Shuddhabrata Sengupta shuddha@sarai.net
Wed, 11 Sep 2002 22:59:47 +0530


Call for Contributions to Sarai Reader 03 :  "Shaping Technologies"

Sarai, (www.sarai.net) an interdisciplinary research and practice programme
on the city and the media, at the Centre for the Study of Developing
Societies and Waag Society (www.waag.org), a center for culture and
technology based in Amsterdam, invites contributions to Sarai Reader 03 :
Shaping Technologies,

We also invite proposals to initiate and moderate discussions on the themes 
of the Sarai Reader 03 on the Reader List 
(http://mail.sarai.net/mailman/listinfo/reader-list) with a view to the 
moderator(s) editing the transcripts of these discussions for publication in 
the Sarai Reader 03.

The Sarai Reader is an annual publication produced jointly by Sarai/CSDS 
(Delhi) and the Waag Society (Amsterdam).Previous Readers have included :
'The Public Domain' : Sarai Reader 01, 
2001(http://www.sarai.net/journal/reader1.html) 
and 'The Cities of Everyday Life' :  Sarai Reader 02, 2002, 
(http://www.sarai.net/journal/reader2.html ). 
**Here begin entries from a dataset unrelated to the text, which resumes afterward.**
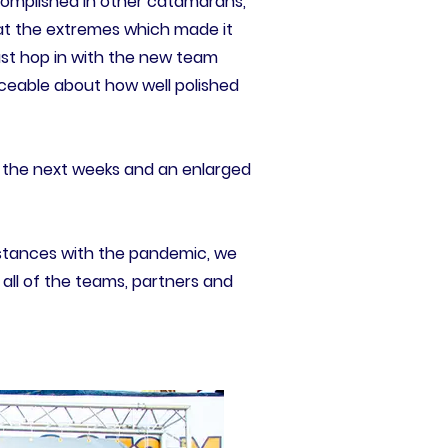
ccomplished in other catamarans,
e at the extremes which made it
 just hop in with the new team
iceable about how well polished
n the next weeks and an enlarged
umstances with the pandemic, we
 all of the teams, partners and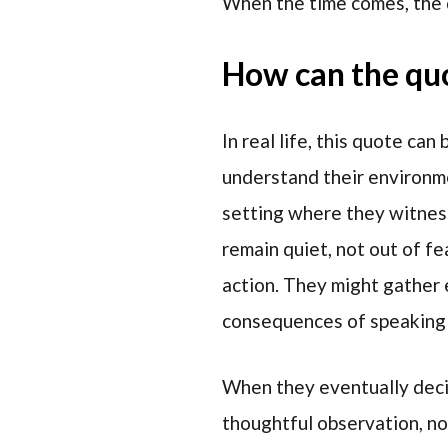
When the time comes, the 
How can the quot
In real life, this quote c
understand their environme
setting where they witness
remain quiet, not out of fe
action. They might gather 
consequences of speaking 
When they eventually decide
thoughtful observation, no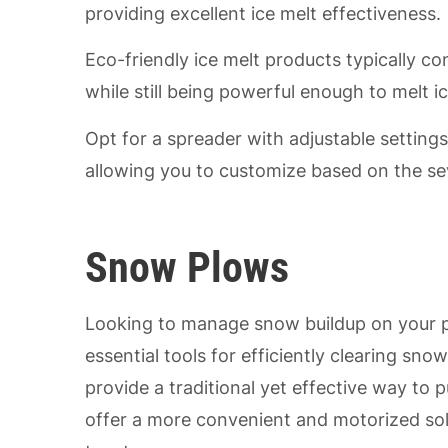
providing excellent ice melt effectiveness.
Eco-friendly ice melt products typically co
while still being powerful enough to melt ic
Opt for a spreader with adjustable settings
allowing you to customize based on the sev
Snow Plows
Looking to manage snow buildup on your p
essential tools for efficiently clearing 
provide a traditional yet effective way to
offer a more convenient and motorized sol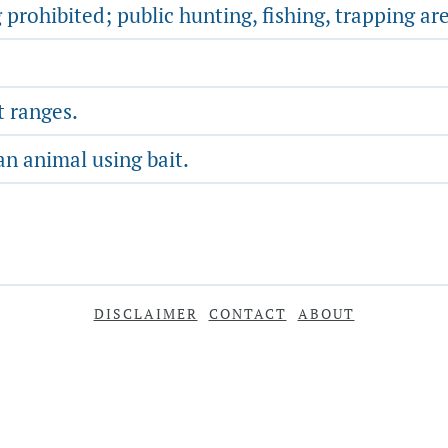
 prohibited; public hunting, fishing, trapping ar
t ranges.
an animal using bait.
DISCLAIMER
CONTACT
ABOUT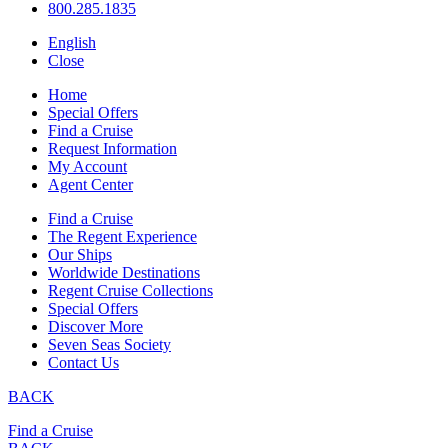
800.285.1835
English
Close
Home
Special Offers
Find a Cruise
Request Information
My Account
Agent Center
Find a Cruise
The Regent Experience
Our Ships
Worldwide Destinations
Regent Cruise Collections
Special Offers
Discover More
Seven Seas Society
Contact Us
BACK
Find a Cruise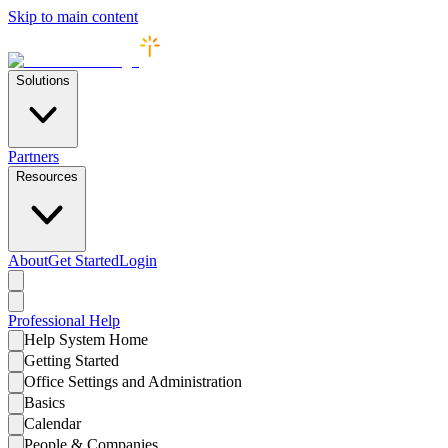
Skip to main content
Solutions
Partners
Resources
About
Get Started
Login
Professional
Help
Help System Home
Getting Started
Office Settings and Administration
Basics
Calendar
People & Companies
The Sarai Reader series aims at bringing together original, thoughtful, 
critical, reflective, well researched and provocative texts and essays by 
theorists, practitioners and activists, grouped under a core theme that 
expresses the interests of the Sarai in issues that relate media, information 
and society in the contemporary world. The Sarai Readers have a wide 
international readership.

Editorial Collective for Sarai Reader 03 : Ravi Vasudevan, Ravi Sundaram, 
Jeebesh Bagchi, Monica Narula & Shuddhabrata Sengupta (Sarai) and Geert 
Lovink & Marleen Strikker (The Waag Society)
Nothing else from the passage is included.